→ **DESCRIPTION OF THE TASK**
Output word for word the lines from the one with "serez toujours au courant de tout" to the final line of the data, both ends included, but skip the pictures.

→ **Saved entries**
-- Opening Marker --

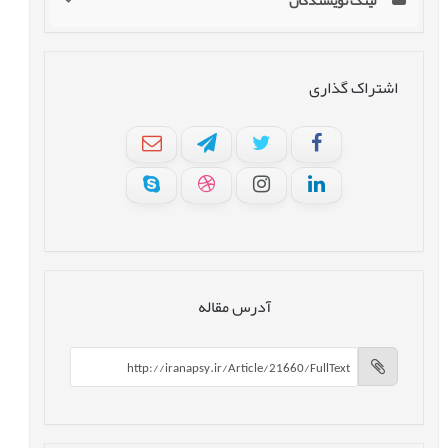
لینک نویسندگان
اشتراک گذاری
آدرس مقاله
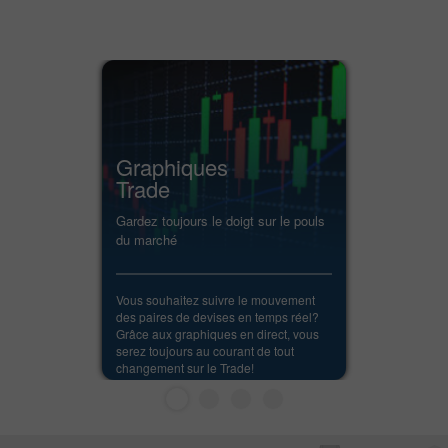
Graphiques
Trade
Gardez toujours le doigt sur le pouls
du marché
Vous souhaitez suivre le mouvement
des paires de devises en temps réel?
Grâce aux graphiques en direct, vous
serez toujours au courant de tout
changement sur le Trade!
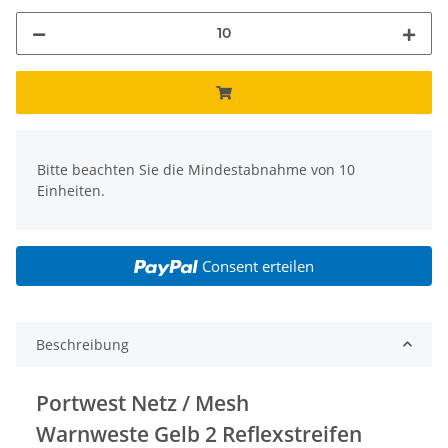
x
Bitte beachten Sie die Mindestabnahme von 10
Einheiten.
Consent erteilen
Beschreibung
Portwest Netz / Mesh
Warnweste Gelb 2 Reflexstreifen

-- Closing Marker --

→ **FINISHED TASK**
serez toujours au courant de tout
changement sur le Trade!
x
Bitte beachten Sie die Mindestabnahme von 10
Einheiten.
Consent erteilen
Beschreibung
Portwest Netz / Mesh
Warnweste Gelb 2 Reflexstreifen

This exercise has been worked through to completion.